Records shown:
_ _ _ _
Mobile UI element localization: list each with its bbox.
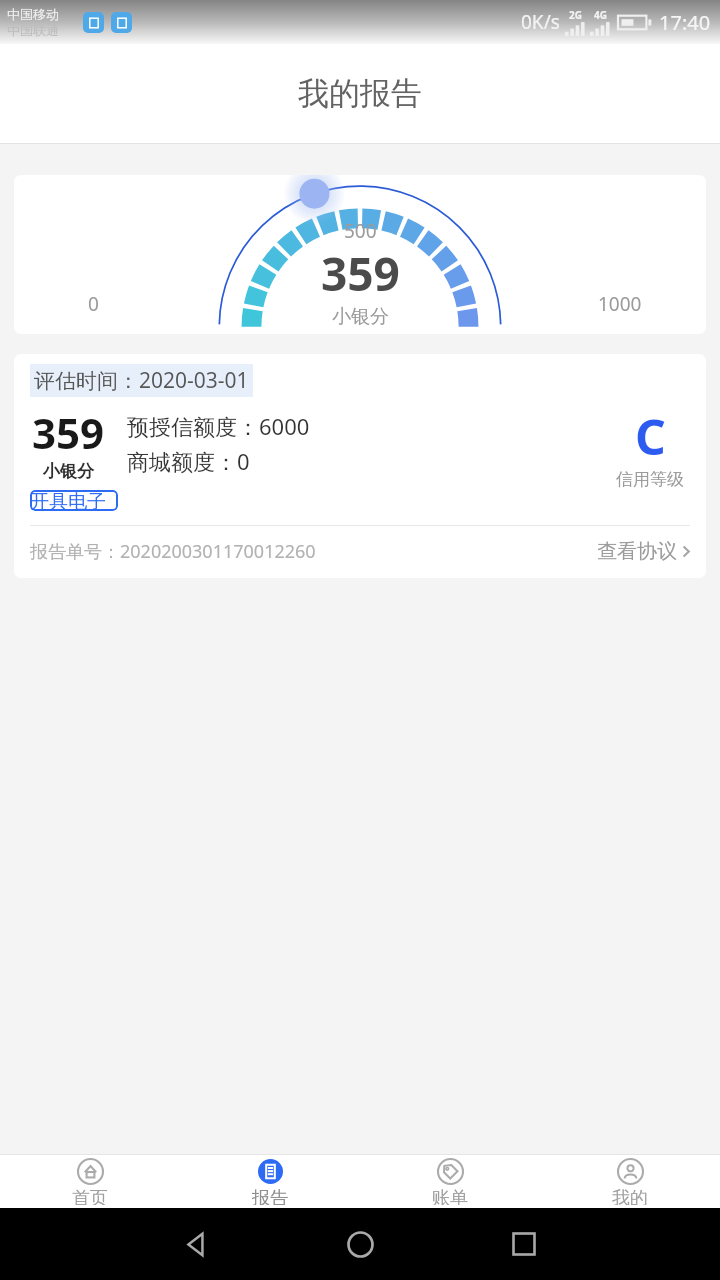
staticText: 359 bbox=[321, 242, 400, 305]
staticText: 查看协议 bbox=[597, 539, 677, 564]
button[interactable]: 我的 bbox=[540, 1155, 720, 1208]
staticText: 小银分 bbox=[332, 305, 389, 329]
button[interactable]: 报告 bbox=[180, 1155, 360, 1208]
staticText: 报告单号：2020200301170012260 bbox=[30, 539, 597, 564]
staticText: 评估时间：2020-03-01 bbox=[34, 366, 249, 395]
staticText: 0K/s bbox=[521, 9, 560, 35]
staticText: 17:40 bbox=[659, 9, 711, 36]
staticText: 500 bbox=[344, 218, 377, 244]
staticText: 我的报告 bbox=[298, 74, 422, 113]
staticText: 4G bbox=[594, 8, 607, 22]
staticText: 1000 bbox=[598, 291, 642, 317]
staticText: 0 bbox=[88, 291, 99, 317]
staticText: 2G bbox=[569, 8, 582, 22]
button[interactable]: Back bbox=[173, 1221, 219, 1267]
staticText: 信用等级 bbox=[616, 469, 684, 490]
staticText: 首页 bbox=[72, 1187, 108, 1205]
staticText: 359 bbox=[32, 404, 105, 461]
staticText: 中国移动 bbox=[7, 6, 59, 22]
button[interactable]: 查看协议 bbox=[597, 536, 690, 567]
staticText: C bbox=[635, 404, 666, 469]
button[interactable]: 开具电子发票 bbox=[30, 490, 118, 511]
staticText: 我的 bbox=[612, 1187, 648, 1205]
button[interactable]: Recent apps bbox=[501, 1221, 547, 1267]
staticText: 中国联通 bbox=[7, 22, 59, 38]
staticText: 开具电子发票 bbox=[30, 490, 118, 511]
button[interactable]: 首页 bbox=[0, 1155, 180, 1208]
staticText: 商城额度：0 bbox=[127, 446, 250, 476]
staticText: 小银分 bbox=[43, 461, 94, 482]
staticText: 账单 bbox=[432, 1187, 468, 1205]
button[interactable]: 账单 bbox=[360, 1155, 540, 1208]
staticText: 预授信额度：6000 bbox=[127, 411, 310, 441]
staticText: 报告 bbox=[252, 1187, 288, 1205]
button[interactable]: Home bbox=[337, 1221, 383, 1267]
_ _ _ _
Your task:
Search the entries above for the word "查看协议", and copy every line where it occurs.

Result for this task:
staticText: 查看协议 bbox=[597, 539, 677, 564]
button[interactable]: 查看协议 bbox=[597, 536, 690, 567]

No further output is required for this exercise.